- [EXTRACTED DATA]
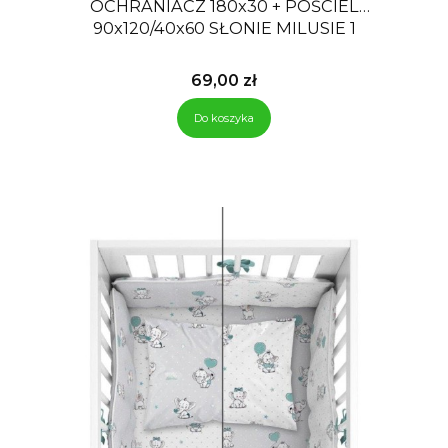
OCHRANIACZ 180x30 + POŚCIEL
90x120/40x60 SŁONIE MILUSIE 1
Cena
69,00 zł
Do koszyka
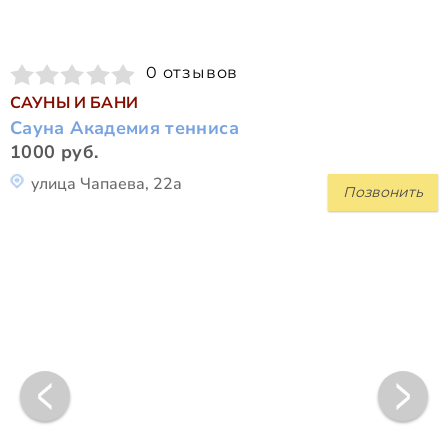
0 отзывов
САУНЫ И БАНИ
Сауна Академия тенниса
1000 руб.
улица Чапаева, 22а
Позвонить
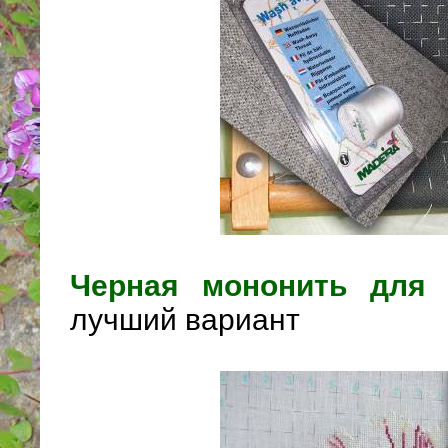
Черная мононить для
лучший вариант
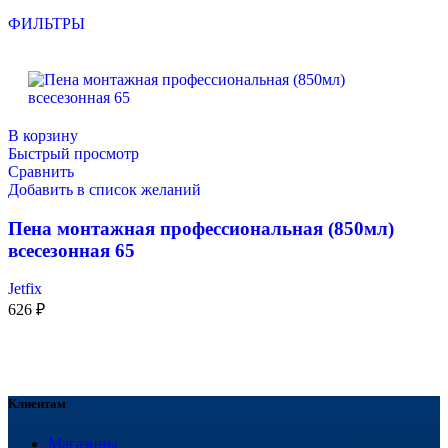
ФИЛЬТРЫ
В корзину
Быстрый просмотр
Сравнить
Добавить в список желаний
Пена монтажная профессиональная (850мл)
всесезонная 65
Jetfix
626
₽
Клиентам
Магазины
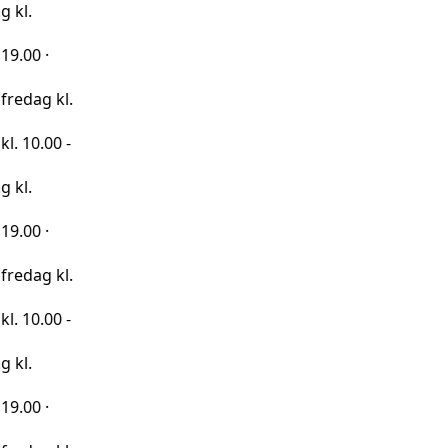
kl.
0 -
kl.
0 -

- [PROBLEM DESCRIPTION]
Your task is to repeat the listing exactly while omitting its pictures.

- [ANSWER SPACE]
OCHRANIACZ 180x30 + POŚCIEL
90x120/40x60 SŁONIE MILUSIE 1
Cena
69,00 zł
Do koszyka
0 отзывов
САУНЫ И БАНИ
Сауна Академия тенниса
1000 руб.
улица Чапаева, 22а
Позвонить
Черная мононить для
лучший вариант
ФИЛЬТРЫ
В корзину
Быстрый просмотр
Сравнить
Добавить в список желаний
Пена монтажная профессиональная (850мл)
всесезонная 65
Jetfix
626
₽
Клиентам
Магазины
kl.
0 -
kl.
0 -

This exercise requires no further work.